Dataset entries
___

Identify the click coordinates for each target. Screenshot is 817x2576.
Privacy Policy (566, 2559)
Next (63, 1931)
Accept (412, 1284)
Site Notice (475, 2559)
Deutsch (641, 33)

___

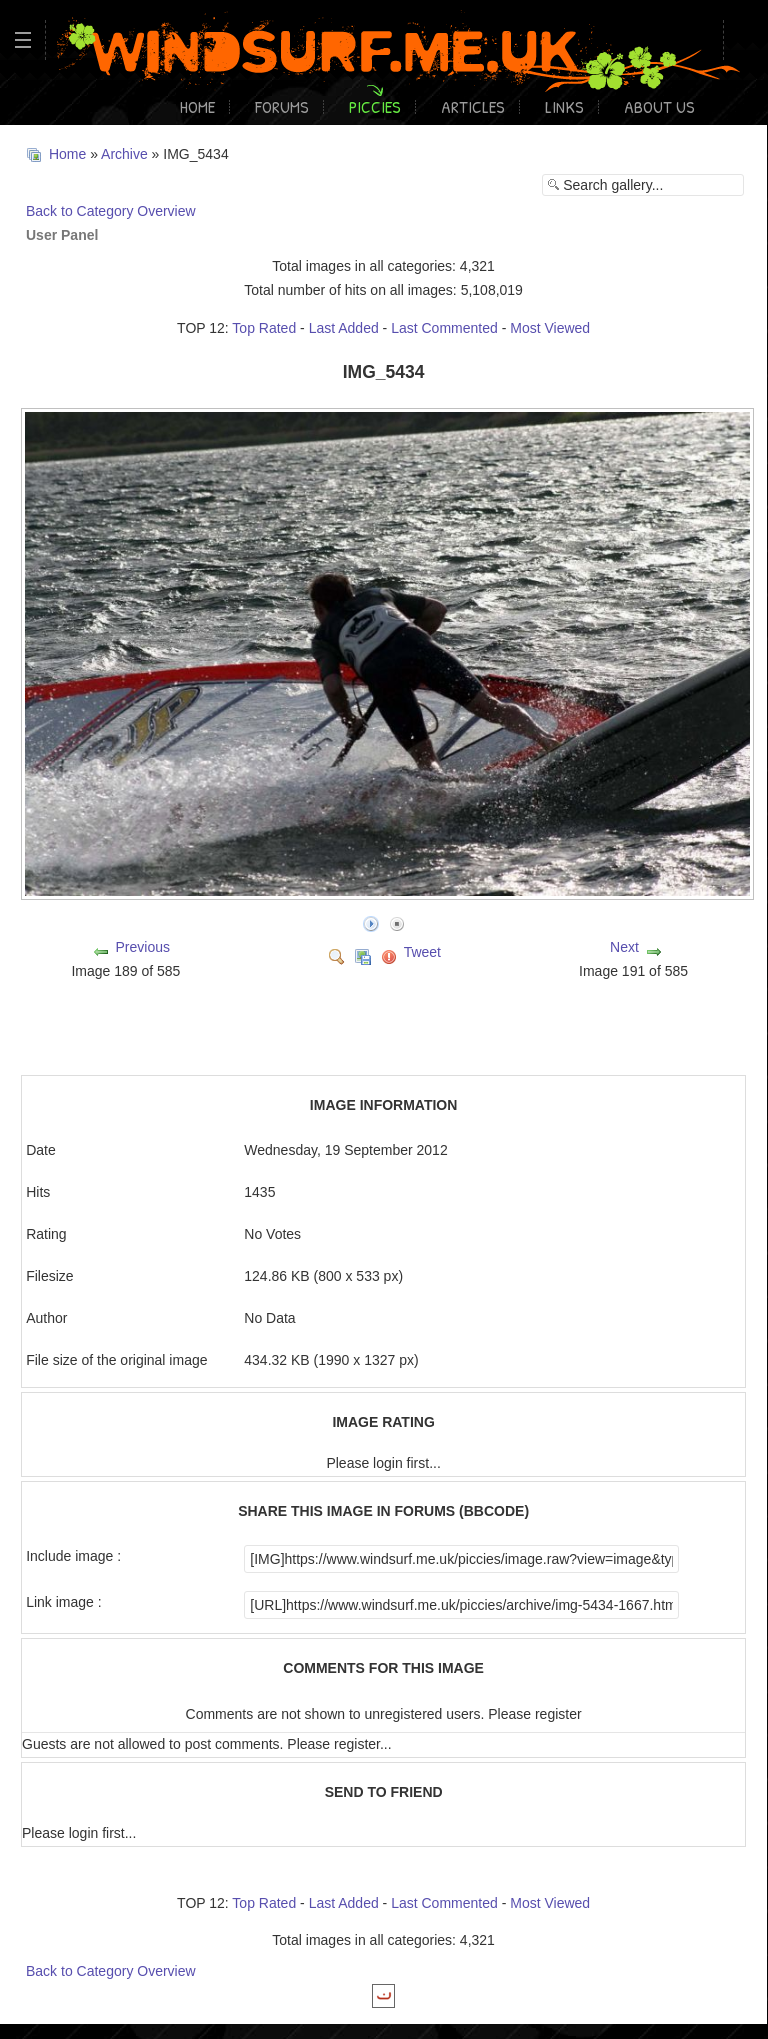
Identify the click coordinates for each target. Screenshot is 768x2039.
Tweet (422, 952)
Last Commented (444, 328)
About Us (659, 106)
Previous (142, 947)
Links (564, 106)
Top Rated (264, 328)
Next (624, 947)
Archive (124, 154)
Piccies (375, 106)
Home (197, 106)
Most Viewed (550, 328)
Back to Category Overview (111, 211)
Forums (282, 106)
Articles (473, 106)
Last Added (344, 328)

___

> **Your objective**
Copy out all lines from the records where the word "target" appears.

> **Output below**
Identify the click coordinates for each target. Screenshot is 817x2576.
Identify the click coordinates for each target. Screenshot is 768x2039.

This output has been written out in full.